Once the snapshot is created, we will see something like this:

The most important thing is the column of “used”, since it is the space that this snapshot occupies, and it is because modifications have been made or data has been deleted. Because snapshots are native to ZFS, the efficiency is really impressive.

In the “Configuration” section we will have a summary of everything we have configured so far, we will be able to see the virtual devices, the pools, and also the datasets and volumes created.

In the main menu of the operating system, we can see that we have the pool «zfsalmacen», and it will indicate the total, occupied and available space.

As you have seen, ZFS is a very advanced file system and allows us great configurability. In the event of a disk failure, it is enough to put it offline, add a new one, add it to the pool and perform a scrub to review the entire pool and regenerate the data.

Setting up and starting up ZFS on Debian and others

Although ZFS is an advanced file system, due to some problems with the license of use, many Linux distributions do not support it by default , so the startup can be somewhat tedious on many systems having to install and configure the system files manually.

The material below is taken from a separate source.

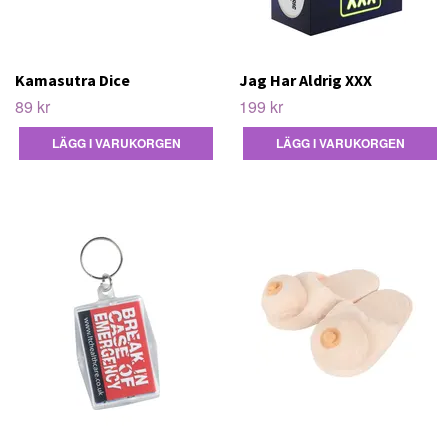
Kamasutra Dice
Jag Har Aldrig XXX
89 kr
199 kr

If we want to use this file system in our operating system, we can download it completely free of charge from its main website . In addition, the main repositories also have pre-compiled packages, so, for example, if we want to install it in Ubuntu, we only have to download it from the official repositories with apt, which, along with the rest of the necessary packages, will be installed completely automatically.

sudo apt install zfs

When managing disks, this file system uses the concept of « pool «. A ZFS pool can consist of one or more physical hard drives. For example, if we have 3 hard disks and we want to take advantage of their capacity as a single ( stripe ) with this file system, we will have to configure a pool that includes the 3 disks with the following command:

sudo zpool create pool-redeszone /dev/sdb /dev/sdc /dev/sdd

If we only have one disk, we will simply put on a disk and we will have a single disk stripe.

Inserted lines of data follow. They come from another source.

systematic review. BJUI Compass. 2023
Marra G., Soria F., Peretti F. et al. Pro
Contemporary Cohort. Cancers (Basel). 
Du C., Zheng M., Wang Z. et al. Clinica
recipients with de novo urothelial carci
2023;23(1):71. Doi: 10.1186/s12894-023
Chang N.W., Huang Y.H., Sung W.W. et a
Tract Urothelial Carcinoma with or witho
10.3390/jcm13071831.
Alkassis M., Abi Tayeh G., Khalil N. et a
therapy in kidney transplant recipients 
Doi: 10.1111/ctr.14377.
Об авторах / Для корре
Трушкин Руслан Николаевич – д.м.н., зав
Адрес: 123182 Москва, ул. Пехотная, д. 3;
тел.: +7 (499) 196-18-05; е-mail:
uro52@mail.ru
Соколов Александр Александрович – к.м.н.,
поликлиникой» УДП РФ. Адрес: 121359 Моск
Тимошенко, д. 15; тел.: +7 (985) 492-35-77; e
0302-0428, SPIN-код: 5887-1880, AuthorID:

We can change ” pool-redeszone ” by the name we want to give the pool. We must also change the “sdb”, “sdc” and “sdd” that we have in our system, by the corresponding letter of each disk that we want to add. We can see all the connected disks with the command:

sudo fdisk -l

In case you want to configure a mirror with the same disks, we must add the «mirror» parameter, remaining as follows:

sudo zpool create pool-redeszone mirror /dev/sdb /dev/sdc /dev/sdd

If we want to configure a RAIDZ, it would be like this (minimum 3 disks are needed):

sudo zpool create pool-redeszone raidz /dev/sdb /dev/sdc /dev/sdd

If we want to configure a RAIDZ2, it would be like this (minimum 4 disks are needed):

sudo zpool create pool-redeszone raidz2 /dev/sdb /dev/sdc /dev/sdd /dev/sde

If we want to configure a RAIDZ3, it would be like this (minimum 5 disks are needed):

sudo zpool create pool-redeszone raidz3 /dev/sdb /dev/sdc /dev/sdd /dev/sde /dev/sdf

By default, Linux will mount the disk pool at the root of the / operating system, so if we want to access it and its data, we must go to the / pool-redeszone / directory.

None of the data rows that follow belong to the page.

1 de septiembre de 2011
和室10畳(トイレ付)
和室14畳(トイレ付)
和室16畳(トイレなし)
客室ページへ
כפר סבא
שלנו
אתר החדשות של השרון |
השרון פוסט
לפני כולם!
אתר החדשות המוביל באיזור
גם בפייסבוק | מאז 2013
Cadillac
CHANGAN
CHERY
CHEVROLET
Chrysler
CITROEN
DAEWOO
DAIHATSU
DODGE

If we want to know the status of our disk pool , we can do it by typing in the terminal:

sudo zpool status

In case you want to add disks to the pool, you do it with the command:

sudo zpool add pool-redeszone /dev/sdx

And even destroy the pool (with the corresponding loss of all data) with the command:

sudo zpool destroy pool-redeszone

Other interesting options are ZFS snapshots, we can create a snapshot like this:

zfs snapshot pool-redeszone/datos@2020-05-22

And we could also delete the created snapshot in the following way:

zfs destroy pool-redeszone/datos@2020-05-22

As we can see, it is an advanced file system for advanced users, but once you learn the basic commands and how it works, its administration and maintenance is very easy. In case you want to add a disk for cache or for LOG as we have explained before, it could also be done, adding “cache” and “log” followed by the disks to choose. We recommend that you access the official website of OpenZFS where you will find a large series of resources to install and use this advanced file system.